It might be interesting to mention in this connection another distiction, mentioned by the late Israeli Professor Nathan Rotenstreich. He defined as “intellectual tolerance” that  the view which somebody holds manifests a certain philosophical or religious totality, but also other views and systems represent similar totalities. But he defined as “moral tolerance” the rejection of some other’s view, but at the same time the recognition that it is the view of a human person.[23] Tolerance is the moral expression par excellence of acknowledging the other’s autonomous personality. One must not interpret this concept of tolerance as some kind of scepticism, i.e. that the other’s view might perhaps be more justified than mine. It simply asserts that it is the other’s legitimate view although I disagree with it. This is certainly correct, but it does not take into account another problem which has given birth to much public consternation in Israel, especially after the murder of prime mnister Jitzhak Rabin. Can it be possible to demonstrate tolerance with regard to views which deny tolerance? Moreover, can one tolerate views which call for killing persons who hold views to which one is opposed? Had those orthodox Rabbis in Israel (but also in America) who condemned publicly Rabin’s political policy by the Talmudic terms for treason – Din Rodef, Din Mosser, Pulsa denura – which imply that it was allegedly a criminal act that ought to be punished by death (even if they did not say so explicitly) the right to say so? Does the principle of tolerance to apply to them too or to those who a posteriori expressed their “comprehension” of Rabin’s murder? Once again, the borderline is sometimes difficult to draw, but it cannot be swept under the carpet.
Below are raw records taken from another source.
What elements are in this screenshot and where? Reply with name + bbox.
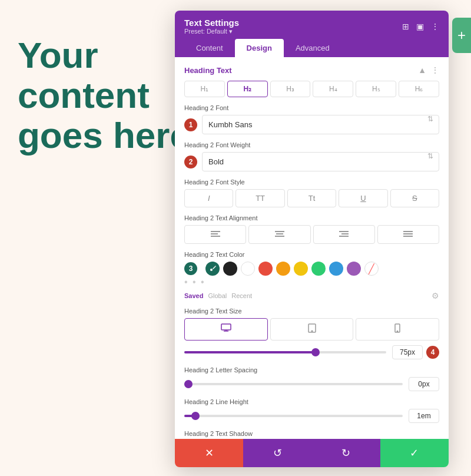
step-3-badge: 3 (184, 262, 197, 275)
panel-title: Text Settings (184, 18, 239, 28)
font-select[interactable]: Kumbh Sans (202, 115, 439, 134)
font-weight-label: Heading 2 Font Weight (184, 141, 439, 148)
size-label: Heading 2 Text Size (184, 308, 439, 315)
section-more-icon[interactable]: ⋮ (431, 65, 439, 75)
color-eyedropper[interactable] (205, 262, 220, 276)
color-more-dots[interactable]: • • • (184, 277, 439, 287)
align-justify-btn[interactable] (377, 225, 439, 244)
svg-rect-13 (221, 324, 231, 330)
strikethrough-btn[interactable]: S (390, 189, 439, 207)
line-height-input[interactable] (409, 409, 439, 423)
undo-button[interactable]: ↺ (243, 439, 311, 467)
swatch-blue[interactable] (329, 262, 343, 276)
bottom-bar: ✕ ↺ ↻ ✓ (175, 439, 449, 467)
saved-tab[interactable]: Saved (184, 292, 203, 299)
underline-btn[interactable]: U (339, 189, 387, 207)
svg-point-17 (311, 330, 313, 332)
size-slider[interactable] (184, 351, 386, 353)
device-tabs (184, 318, 439, 341)
h2-tab[interactable]: H₂ (227, 81, 268, 97)
background-text: Your content goes here. (18, 35, 200, 156)
color-settings-icon[interactable]: ⚙ (432, 291, 439, 300)
swatch-purple[interactable] (347, 262, 361, 276)
capitalize-btn[interactable]: Tt (287, 189, 336, 207)
font-weight-select[interactable]: Bold (202, 152, 439, 171)
cancel-button[interactable]: ✕ (175, 439, 243, 467)
section-collapse-icon[interactable]: ▲ (418, 65, 426, 75)
swatch-green[interactable] (311, 262, 326, 276)
header-icons: ⊞ ▣ ⋮ (402, 22, 439, 31)
letter-spacing-slider[interactable] (184, 383, 403, 385)
size-slider-row: 4 (184, 345, 439, 359)
h4-tab[interactable]: H₄ (313, 81, 353, 97)
italic-btn[interactable]: I (184, 189, 233, 207)
font-select-wrapper: 1 Kumbh Sans ⇅ (184, 115, 439, 134)
header-icon-responsive[interactable]: ⊞ (402, 22, 409, 31)
heading-text-section: Heading Text ▲ ⋮ H₁ H₂ H₃ H₄ H₅ H₆ Headi… (175, 57, 449, 439)
save-button[interactable]: ✓ (380, 439, 449, 467)
uppercase-btn[interactable]: TT (236, 189, 284, 207)
recent-tab[interactable]: Recent (231, 292, 252, 299)
alignment-label: Heading 2 Text Alignment (184, 214, 439, 222)
color-saved-row: Saved Global Recent ⚙ (184, 291, 439, 300)
font-weight-wrapper: 2 Bold ⇅ (184, 152, 439, 171)
font-label: Heading 2 Font (184, 104, 439, 111)
step-4-badge: 4 (426, 346, 439, 359)
settings-panel: Text Settings Preset: Default ▾ ⊞ ▣ ⋮ Co… (175, 11, 449, 467)
align-center-btn[interactable] (248, 225, 310, 244)
line-height-slider-row (184, 409, 439, 423)
h5-tab[interactable]: H₅ (356, 81, 396, 97)
tab-design[interactable]: Design (235, 39, 284, 57)
step-1-badge: 1 (184, 118, 197, 131)
text-shadow-label: Heading 2 Text Shadow (184, 430, 439, 437)
align-left-btn[interactable] (184, 225, 246, 244)
swatch-none[interactable]: ╱ (364, 262, 379, 276)
header-icon-layout[interactable]: ▣ (416, 22, 424, 31)
size-input[interactable] (392, 345, 423, 359)
letter-spacing-label: Heading 2 Letter Spacing (184, 366, 439, 373)
font-style-label: Heading 2 Font Style (184, 178, 439, 186)
tab-content[interactable]: Content (184, 39, 235, 57)
device-tablet[interactable] (270, 318, 354, 341)
letter-spacing-input[interactable] (409, 377, 439, 391)
swatch-white[interactable] (241, 262, 255, 276)
tab-bar: Content Design Advanced (184, 39, 439, 57)
swatch-orange[interactable] (276, 262, 290, 276)
h1-tab[interactable]: H₁ (184, 81, 225, 97)
h6-tab[interactable]: H₆ (399, 81, 439, 97)
heading-tabs: H₁ H₂ H₃ H₄ H₅ H₆ (184, 81, 439, 97)
step-2-badge: 2 (184, 156, 197, 168)
swatch-red[interactable] (258, 262, 273, 276)
device-desktop[interactable] (184, 318, 268, 341)
line-height-slider[interactable] (184, 415, 403, 417)
alignment-buttons (184, 225, 439, 244)
letter-spacing-slider-row (184, 377, 439, 391)
panel-header: Text Settings Preset: Default ▾ ⊞ ▣ ⋮ Co… (175, 11, 449, 57)
panel-preset[interactable]: Preset: Default ▾ (184, 28, 239, 35)
swatch-yellow[interactable] (294, 262, 308, 276)
color-swatches: 3 ╱ (184, 262, 439, 276)
color-label: Heading 2 Text Color (184, 251, 439, 258)
panel-body: Heading Text ▲ ⋮ H₁ H₂ H₃ H₄ H₅ H₆ Headi… (175, 57, 449, 439)
section-header: Heading Text ▲ ⋮ (184, 65, 439, 75)
svg-point-12 (210, 269, 213, 271)
align-right-btn[interactable] (313, 225, 375, 244)
device-mobile[interactable] (356, 318, 439, 341)
section-title: Heading Text (184, 66, 232, 75)
svg-point-19 (397, 331, 397, 332)
tab-advanced[interactable]: Advanced (284, 39, 341, 57)
global-tab[interactable]: Global (208, 292, 227, 299)
font-style-buttons: I TT Tt U S (184, 189, 439, 207)
line-height-label: Heading 2 Line Height (184, 398, 439, 405)
plus-button[interactable]: + (452, 18, 471, 53)
swatch-black[interactable] (223, 262, 237, 276)
header-icon-more[interactable]: ⋮ (431, 22, 439, 31)
h3-tab[interactable]: H₃ (270, 81, 311, 97)
redo-button[interactable]: ↻ (312, 439, 380, 467)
The issue of tolerance is, of course, not limited to such extreme cases. However, on several other occasions Rotenstreich was less consistent. He wrote, e.g., that on the one hand the state (that is the government) has no right to restrict the religious establishment, but also the latter should “not be aggressive against the total political establishment”.[24] When he condemned the non-recognition of secular institutions by the orthodox and ultra-orthodox circles in Israel, he returned, inadvertently, to what Spinoza had already underscored, namely that the issue is not only the conflict between state and religion, but the imposing of religious coercion on the individual by the state. All the governments in Israel hitherto surrendered, out of coalitional deliberations, on many instances to the pressure of the religious parties. After all, the question is not “imposing on the state, in the name of religious freedom, coercive means and to realise certain religious demands”[25]; it is not on the state that these coercive means are imposed but on the individual citizens. Rotenstreich indeed rightly added that the goal is “to realise modes of conduct that the religious sector is unable to realise by trusting their immanent truth and the power of proof, examinarion and education. They rely on the state and its coercive means, in order to assure those modes of conduct which a person will not adopt by his own sentiments and convictions.”[26]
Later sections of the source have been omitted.